Addressing the misclassification of employees as independent contractors, the Administrator’s Interpretation notes that the FLSA’s defines the term “employ” as “to suffer or permit to work.” Based on that definition, the DOL concludes that “most workers are employees.”
The Interpretation cites to the six-factor “economic realities” test the DOL applies as indicia of employment, but emphasizes certain aspects of that test. Notably, the Administrator states that the goal of the “economic realities” test is to determine whether a worker is “economically dependent” on the alleged employer, or is really in business for himself or herself.
1. Is the Work an Integral Part of the Employer’s Business?
The Administrator’s Interpretation emphasizes that a workers’ duties are likely to be an “integral part” of an employer’s business if they relate to the employer’s core products or services.
For example, the Interpretation cited to the Seventh Circuit’s decision in Secretary of Labor v.
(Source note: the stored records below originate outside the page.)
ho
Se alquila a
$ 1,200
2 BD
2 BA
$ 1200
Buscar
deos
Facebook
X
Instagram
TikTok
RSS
Lauritzen, a self-described “federal pickle case” in which the issue was “whether the migrant workers who harvest the pickle crop of defendant … are employees … or are instead independent contractors….”
Summarizing the point, the Administrator’s Interpretation quoted the Seventh Circuit’s statement in that case stating that it “does not take much of a record to demonstrate that picking the pickles is a necessary and integral part of the pickle business. . . .”
2. Does the Worker’s Managerial Skill Affect the Worker’s Opportunity for Profit or Loss?
The Administrator’s Interpretation emphasizes that the opportunity for profit or loss reflects independent contractor status only when it is dependent on managerial skill.
By contrast, the Administrator opines that the fact that a worker that can increase his or her earnings by working longer hours is not evidence that the worker is an independent contractor
3. How Does the Worker’s Relative Investment Compare to the Employer’s Investment?
Previously, the DOL had stated that the relative investment of a worker “compared favorably” if the investment was substantial and could be used for the purpose of sustaining a business beyond the particular job or project the worker was performing.
While these factors are mentioned in the new guidance, the Administrator’s Interpretation appears to place greater emphasis on a comparison of the investments of the worker and the potential employer. The Administrator opines that even if a worker has made an investment, that investment has to be significant when compared to the investment of the purported employer.
4. Does the Work Performed Require Special Skill and Initiative?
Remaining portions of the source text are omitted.